Маша протянула руку, чтобы погладить кота:
– Пух, ты не кусаешь новых соседей?
– Вообще-то может, – ответил за кота хозяин.
Но Маша всё же погладила его. А Пух, разомлев, стал усиленно крутить головой, прижимаясь к Машиной ладони. Ластился и мурлыкал.
– Ничего себе, – удивился Пётр, – такой реакции я никогда не видел. Обычно на незнакомых он шипеть начинает. Вы любите кошек?
Маша, забирая у хозяина кота, рассмеялась:
– Только чужих. За своими ухаживать надо, а я… сама, наверное, кошкой была когда-то. Люблю, когда за мной ухаживают. А ваш Пух, видимо, во мне родную кровь почуял.
Кот уютно устроился на Машиных руках. Прижался тёплым животом к груди, а голову положил на плечо и от удовольствия заурчал.
– Пойдёмте, с остальными познакомлю, – повёл её в комнату Пётр.
Щёлкнул выключателем, и направился к дальней стене:
– Эй, карасики-проказники, я пришёл. Почему не вижу радости?
Подойдя к аквариуму, он побарабанил пальцами по стеклу. Рыбки подплыли, но через мгновение уже не проявляли никакого интереса к тому, что происходит вне их стихии.

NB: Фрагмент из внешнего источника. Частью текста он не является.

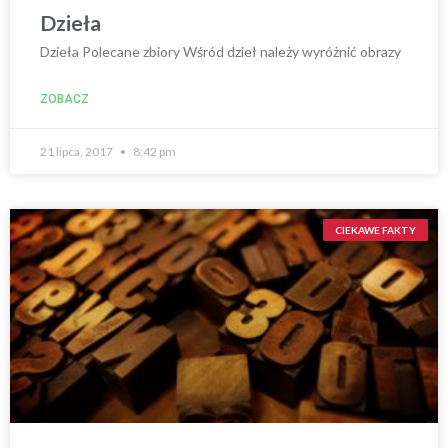
Dzieła
Dzieła Polecane zbiory Wśród dzieł należy wyróżnić obrazy
ZOBACZ
21 lipca, 2017
8:42 pm
CIEKAWE FAKTY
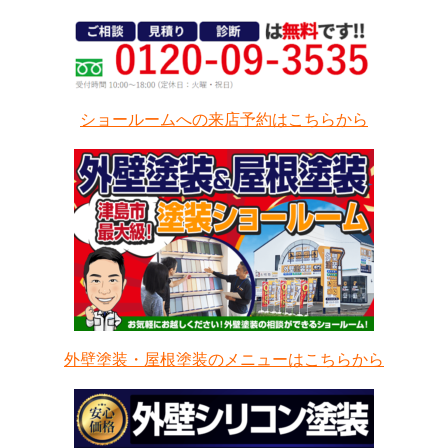
ショールームへの来店予約はこちらから
外壁塗装・屋根塗装のメニューはこちらから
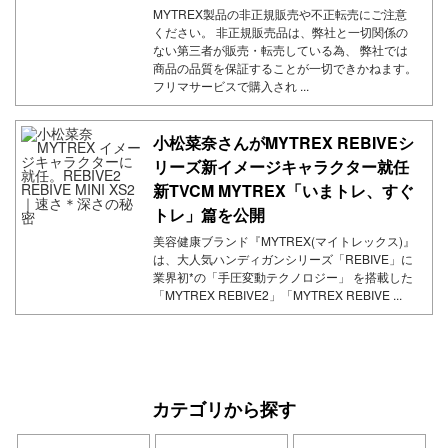
MYTREX製品の非正規販売や不正転売にご注意
ください。 非正規販売品は、弊社と一切関係の
ない第三者が販売・転売している為、 弊社では
商品の品質を保証することが一切できかねます。
フリマサービスで購入され ...
小松菜奈さんがMYTREX REBIVEシ
リーズ新イメージキャラクター就任
新TVCM MYTREX「いまトレ、すぐ
トレ」篇を公開
美容健康ブランド『MYTREX(マイトレックス)』
は、大人気ハンディガンシリーズ「REBIVE」に
業界初*の「手圧変動テクノロジー」 を搭載した
「MYTREX REBIVE2」「MYTREX REBIVE ...
カテゴリから探す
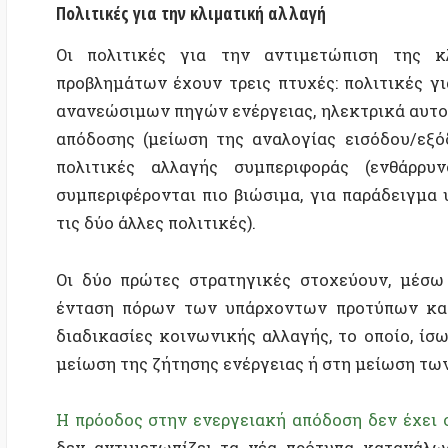
απόδοσης (μείωση της αναλογίας εισόδου/εξόδου ε
πολιτικές αλλαγής συμπεριφοράς (ενθάρρυνσ
συμπεριφέρονται πιο βιώσιμα, για παράδειγμα υιοθ
τις δύο άλλες πολιτικές).
Οι δύο πρώτες στρατηγικές στοχεύουν, μέσω της 
ένταση πόρων των υπάρχοντων προτύπων κατανάλω
διαδικασίες κοινωνικής αλλαγής, το οποίο, ίσως, ε
μείωση της ζήτησης ενέργειας ή στη μείωση των εκπ
Η πρόοδος στην ενεργειακή απόδοση δεν έχει οδηγή
δεν αντιμετωπίζει τα νέα πρότυπα κατανάλωσης π
συχνά, προκύπτουν από τις πιο ενεργειακά αποδοτ
ανανεώσιμες πηγές ενέργειας δεν οδήγησαν στ
ενεργειακής υποδομής
, επειδή (η συνολική και η
ταχύτερα από ό,τι η προσθήκη ανανεώσιμων πηγών ενέ
Κατά συνέπεια, ο μόνος τρόπος για τη μείωση των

– Вот за что их любят? Они же эмоции проявляют только, когда корм видят, – с досадой произнёс Пётр.
– За умиротворённость. А вам они зачем?
– Внук отдал. Он сейчас в студенческом общежитии живёт в другом городе. Не тащить же их туда. А родители наотрез отказались за ними ухаживать.
Сыпанув рыбкам корм, Пётр пригласил Машу на кухню:
– Присаживайтесь пока с Пухом вот сюда, – вытащил из-под стола табурет, – а я сейчас… Один момент.
Поставив на плиту чайник, достал сковородку. Пока на ней разогревалось масло, порезал ветчину. Через пару минут, источая аромат, уже шкворчала яичница, а Пётр намазывал масло на батон:
– Ну, вот, всё готово, – разложил он ужин по тарелкам, – мойте руки и отметим наше знакомство.
– Как-то неудобно…
–  Сегодня неудобно вам до полночи готовить, а мне ужинать в одиночестве. Правда, кроме холостяцкого меню, тоже ничем не могу удивить. Но зато быстро.
Пока Маша мыла руки, он плеснул в рюмки коньяка и, подавая одну Маше, спросил:
– Переходим по-соседски на «ты»?
– Переходим, – ответила она, чокаясь.
Дальше разговор как-то не клеился. Может, смущались, а, может, не было общих тем. Маша хотела помочь помыть посуду после ужина, но Пётр возмутился:
– Ты и так устала, а мне не тяжело.
На том и попрощались.
Несколько дней они не виделись. Случайных встреч не было, а в гости зайти не находили повода. На улице похолодало, зарядил нудный дождь. Приходя домой, Пётр устраивался уютно с котом на диване, вооружался пультом и привычно скучал.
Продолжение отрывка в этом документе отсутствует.